ASSIGNMENT →
Reproduce the entries below character for character.

STUDY MATERIAL below:

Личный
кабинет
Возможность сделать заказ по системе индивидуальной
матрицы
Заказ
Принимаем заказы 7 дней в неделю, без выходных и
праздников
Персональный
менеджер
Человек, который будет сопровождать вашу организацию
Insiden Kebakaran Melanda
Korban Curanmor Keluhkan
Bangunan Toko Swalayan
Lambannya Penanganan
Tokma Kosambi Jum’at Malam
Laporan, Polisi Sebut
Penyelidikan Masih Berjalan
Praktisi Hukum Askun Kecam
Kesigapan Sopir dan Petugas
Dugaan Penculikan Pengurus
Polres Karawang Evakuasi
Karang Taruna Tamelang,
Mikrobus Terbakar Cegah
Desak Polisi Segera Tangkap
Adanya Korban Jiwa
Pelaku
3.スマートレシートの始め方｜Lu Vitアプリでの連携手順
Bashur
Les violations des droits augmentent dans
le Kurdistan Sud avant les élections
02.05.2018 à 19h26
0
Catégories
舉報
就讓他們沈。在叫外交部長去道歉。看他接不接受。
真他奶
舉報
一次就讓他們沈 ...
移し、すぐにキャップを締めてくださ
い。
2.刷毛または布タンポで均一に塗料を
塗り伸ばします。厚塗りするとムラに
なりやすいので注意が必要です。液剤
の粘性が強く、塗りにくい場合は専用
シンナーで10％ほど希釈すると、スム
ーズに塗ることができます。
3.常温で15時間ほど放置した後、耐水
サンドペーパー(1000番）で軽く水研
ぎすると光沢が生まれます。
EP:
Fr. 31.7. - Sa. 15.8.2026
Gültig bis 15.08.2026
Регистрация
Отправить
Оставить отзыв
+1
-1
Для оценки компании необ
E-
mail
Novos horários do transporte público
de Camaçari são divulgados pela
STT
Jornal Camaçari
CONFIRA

End of STUDY MATERIAL.

RESULT OF THE EXERCISE →
Личный
кабинет
Возможность сделать заказ по системе индивидуальной
матрицы
Заказ
Принимаем заказы 7 дней в неделю, без выходных и
праздников
Персональный
менеджер
Человек, который будет сопровождать вашу организацию
Insiden Kebakaran Melanda
Korban Curanmor Keluhkan
Bangunan Toko Swalayan
Lambannya Penanganan
Tokma Kosambi Jum’at Malam
Laporan, Polisi Sebut
Penyelidikan Masih Berjalan
Praktisi Hukum Askun Kecam
Kesigapan Sopir dan Petugas
Dugaan Penculikan Pengurus
Polres Karawang Evakuasi
Karang Taruna Tamelang,
Mikrobus Terbakar Cegah
Desak Polisi Segera Tangkap
Adanya Korban Jiwa
Pelaku
3.スマートレシートの始め方｜Lu Vitアプリでの連携手順
Bashur
Les violations des droits augmentent dans
le Kurdistan Sud avant les élections
02.05.2018 à 19h26
0
Catégories
舉報
就讓他們沈。在叫外交部長去道歉。看他接不接受。
真他奶
舉報
一次就讓他們沈 ...
移し、すぐにキャップを締めてくださ
い。
2.刷毛または布タンポで均一に塗料を
塗り伸ばします。厚塗りするとムラに
なりやすいので注意が必要です。液剤
の粘性が強く、塗りにくい場合は専用
シンナーで10％ほど希釈すると、スム
ーズに塗ることができます。
3.常温で15時間ほど放置した後、耐水
サンドペーパー(1000番）で軽く水研
ぎすると光沢が生まれます。
EP:
Fr. 31.7. - Sa. 15.8.2026
Gültig bis 15.08.2026
Регистрация
Отправить
Оставить отзыв
+1
-1
Для оценки компании необ
E-
mail
Novos horários do transporte público
de Camaçari são divulgados pela
STT
Jornal Camaçari
CONFIRA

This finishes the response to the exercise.